The JMDI at the 3rd World Forum of Local Economic Development (LED)
The 3rd World Forum of Local Economic Development (LED) took place in Turin (Italy) from 13 to 16 October 2015, gathering more than 2,000 participants from 130 countries, including the General Secretary of the United Nations Ban Ki Moon, several ministers and over 60 mayors worldwide.
During these three days, national, regional and local governments, associations, entrepreneurs, academics, researchers and members of civil society were able to discuss how to achieve more inclusive, innovative, equitable and environmentally sustainable development.
The Forum has become a key platform to critically review the local economic development framework, discourse and practices in order to better respond to the key challenges presented in the new 2030 Agenda for Sustainable Development.

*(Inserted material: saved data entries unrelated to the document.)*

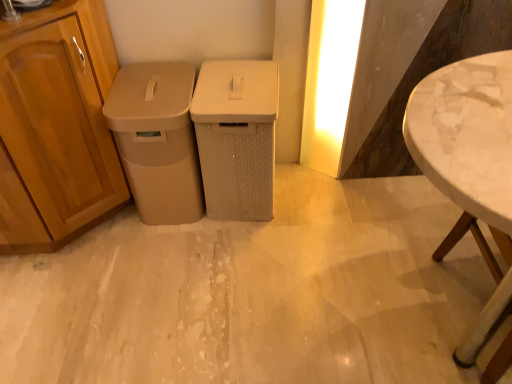 At what (x,y) coordinates should I click in order to perform the action: click on beige matte trash can at left, positioned as the first waste container in left-to-right order. Please return your answer as a coordinate pair (x, y). This screenshot has height=384, width=512. Looking at the image, I should click on (157, 140).

What do you see at coordinates (336, 65) in the screenshot? This screenshot has width=512, height=384. I see `yellow matte light at upper right` at bounding box center [336, 65].

This screenshot has width=512, height=384. What are the coordinates of `beige matte trash can at left, which appears as the 2th waste container when viewed from the right` in the screenshot? It's located at (157, 140).

Measure the distance between beige matte trash can at left, which appears as the 2th waste container when viewed from the right, and yellow matte light at upper right.

beige matte trash can at left, which appears as the 2th waste container when viewed from the right, is 65.07 centimeters from yellow matte light at upper right.

Does beige matte trash can at left, positioned as the first waste container in left-to-right order, have a lesser width compared to yellow matte light at upper right?

In fact, beige matte trash can at left, positioned as the first waste container in left-to-right order, might be wider than yellow matte light at upper right.

Relative to yellow matte light at upper right, is beige matte trash can at left, positioned as the first waste container in left-to-right order, in front or behind?

beige matte trash can at left, positioned as the first waste container in left-to-right order, is positioned closer to the viewer than yellow matte light at upper right.

This screenshot has height=384, width=512. Find the location of `the 2nd waste container in front of the yellow matte light at upper right, starting your count from the anchor`. the 2nd waste container in front of the yellow matte light at upper right, starting your count from the anchor is located at coordinates (157, 140).

Are white marble table at right and beige matte trash can at left, positioned as the first waste container in left-to-right order, located far from each other?

No.

From the image's perspective, which waste container is the 1st one above the white marble table at right? Please provide its 2D coordinates.

[(157, 140)]

Considering the points (485, 129) and (142, 210), which point is behind, point (485, 129) or point (142, 210)?

The point (142, 210) is farther from the camera.

How distant is beige textured waste bin at center, positioned as the 1th waste container in right-to-left order, from yellow matte light at upper right?

The distance of beige textured waste bin at center, positioned as the 1th waste container in right-to-left order, from yellow matte light at upper right is 15.77 inches.

Can you tell me how much beige textured waste bin at center, which appears as the second waste container when viewed from the left, and yellow matte light at upper right differ in facing direction?

They differ by 45.9 degrees in their facing directions.

Is beige textured waste bin at center, positioned as the 1th waste container in right-to-left order, oriented away from yellow matte light at upper right?

beige textured waste bin at center, positioned as the 1th waste container in right-to-left order, does not have its back to yellow matte light at upper right.

Considering their positions, is beige textured waste bin at center, which appears as the second waste container when viewed from the left, located in front of or behind yellow matte light at upper right?

In the image, beige textured waste bin at center, which appears as the second waste container when viewed from the left, appears in front of yellow matte light at upper right.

Overall, the sessions addressed debates on the potential of social inclusiveness that innovations have within localized areas, on how to facilitate the connection between different areas and sectors operating locally by expanding the labor market and on the promotion of forms of participation and planning for the strengthening of the ties between the city and its surrounding areas peripherals.
The JMDI was invited for the second time to participate in the LED Forum; in this edition two sessions were dedicated to the theme of migration. The first, organized by ILO, entitled “Migration and Development”, aimed to promote migration as a resource and opportunity for territorial development also at the social level. Mr. Giacomo Negrotto, JMDI local development specialist, introduced the JMDI as a global platform gathering international agencies and national and local actors interested in mainstreaming migration from local development. He presented the JMDI Toolbox elaborated by the JMDI, highlighting the relevance of sharing good practices and technical support as well as of creating partnerships among local, national and international actors, in order to manage migration to foster development at the local level. Finally, he presented the JMDI Toolbox as a useful methodological tool to learn more about the nexus between migration and local development.

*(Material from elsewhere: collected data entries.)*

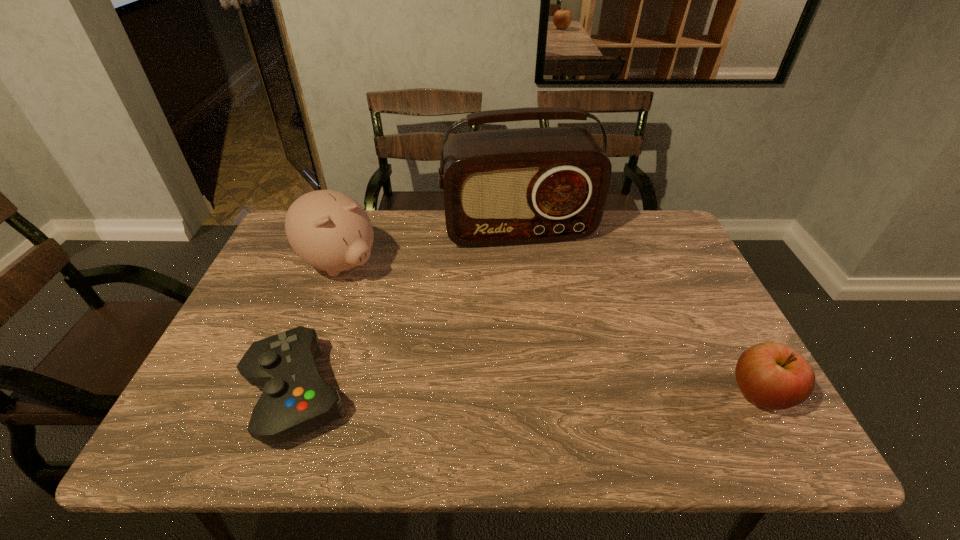 You are a GUI agent. You are given a task and a screenshot of the screen. Output one action in this format:
    pyautogui.click(x=<x>, y=<y>)
    Task: Click on the object that is at the right edge
    Image resolution: width=960 pixels, height=540 pixels.
    Given the screenshot: What is the action you would take?
    [x=772, y=375]

The width and height of the screenshot is (960, 540). I want to click on object positioned at the far left corner, so click(330, 231).

Find the location of a particular element. object located in the near left corner section of the desktop is located at coordinates (296, 400).

Identify the location of object located at the near right corner. (772, 375).

You are a GUI agent. You are given a task and a screenshot of the screen. Output one action in this format:
    pyautogui.click(x=<x>, y=<y>)
    Task: Click on the free location at the far edge
    
    Given the screenshot: What is the action you would take?
    pyautogui.click(x=424, y=249)

Where is `vacant space at the near edge of the desktop`? The width and height of the screenshot is (960, 540). vacant space at the near edge of the desktop is located at coordinates (369, 388).

In the image, there is a desktop. In order to click on blank space at the left edge in this screenshot , I will do `click(237, 374)`.

Find the location of `free space at the right edge`. free space at the right edge is located at coordinates (690, 314).

Find the location of a particular element. The image size is (960, 540). free location at the near left corner of the desktop is located at coordinates (229, 382).

Image resolution: width=960 pixels, height=540 pixels. I want to click on vacant space at the far right corner, so click(x=664, y=239).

The second, panel organized by CARITAS, entitled “Is migration a development opportunity? Enabling employment mobility between local labor markets: networking capacities and enhancing opportunities”, highlighted the positive effects of migration on local economic development. In this session, the JMDI presented the achievements and good practices of three projects implemented by the JMDI in Senegal, El Salvador and Nepal.
Overall, the JMDI raised awareness about the key role of local authorities in mainstreaming migration into local development planning. Participants’ response was very positive and they showed interest by addressing interesting and engaging questions.